It evaluates how efficiently the algorithm works as the size of input increases in comparison with its alternate algorithms/solutions. The size of input we consider here varies from 1 to millions and sometimes billions. In simple words, we can see how the algorithm behaves when the input is very low, and gradually, we increase the input size. The input size is generally based on the problem conditions and constraints. The efficiency of a general algorithm is really examined when the input size is considerably high (10^8). General algorithms are the ones that can be used in Frequent like searching or sorting algorithms.

We generally consider the algorithm, which takes a few seconds to solve the problem rather than running infinitely.

**Space Complexity**

Here, the term memory is used as space. It evaluates the amount of extra memory used to reach a solution. Whenever the code is executed, some memory is provided to the text/code written, and extra memory is allocated to each variable and data structure used in the program.
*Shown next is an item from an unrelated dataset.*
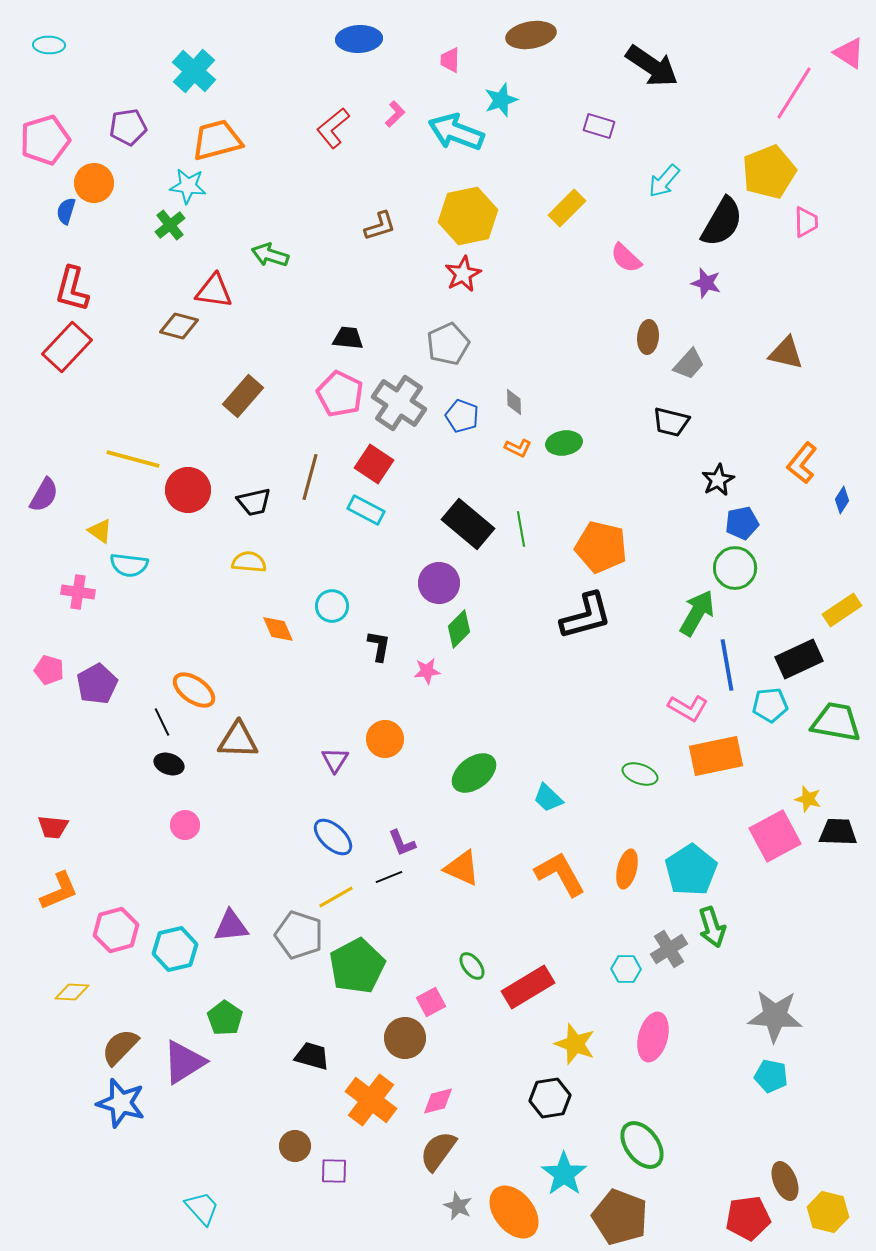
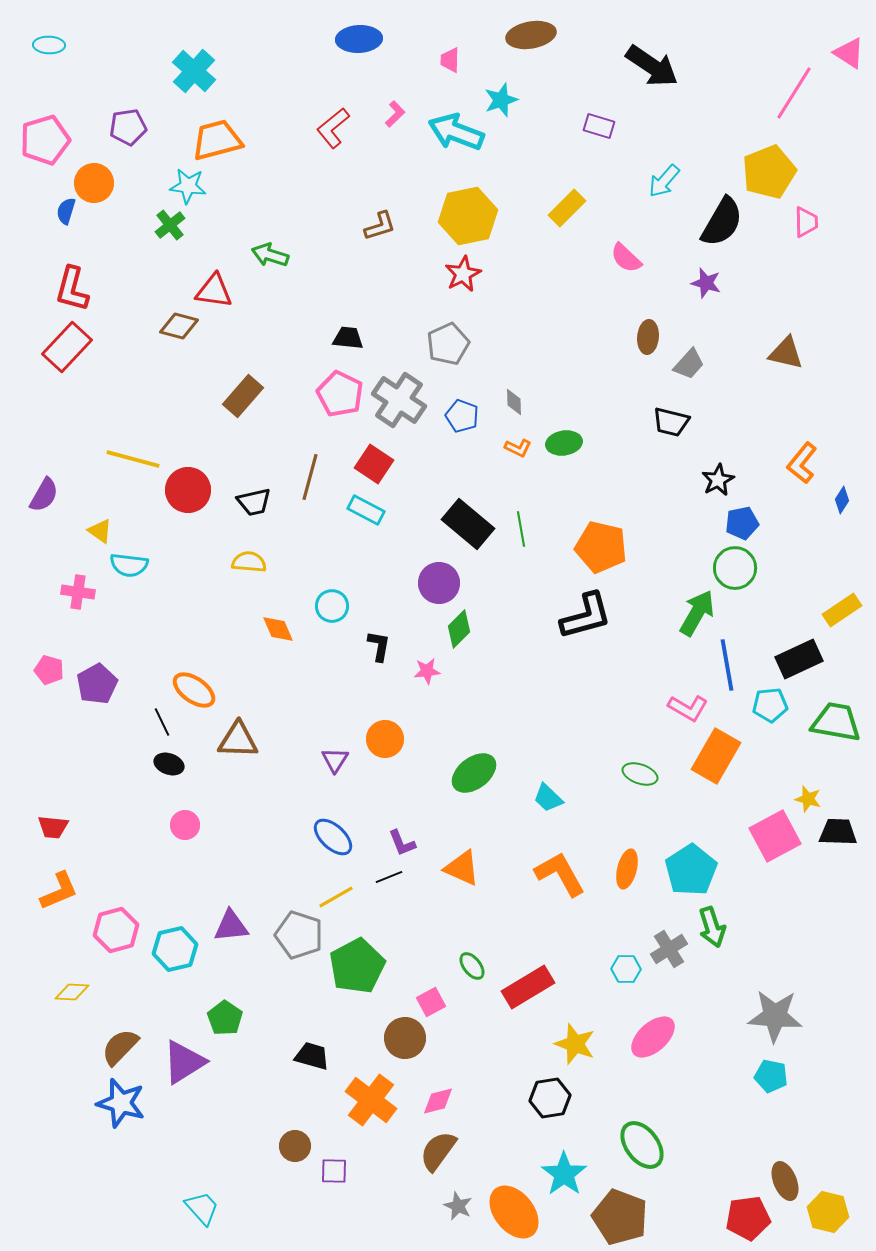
gray cross at (399, 403): moved 3 px up
orange rectangle at (716, 756): rotated 48 degrees counterclockwise
pink ellipse at (653, 1037): rotated 33 degrees clockwise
For Example, if we need to add N integers and for this purpose, we are creating a variable for each integer, these N variables will have their own N memory location. The space complexity will become O(N) (read as the order of N).

While designing an algorithm, we consider minimizing the time as well as space. An algorithm is selected based on the minimal time of execution and sometimes minimal or constant space. In practice, we design an algorithm considering the time complexity and less about the space complexity.

An algorithm that takes less time and less space is considered the optimal and efficient one.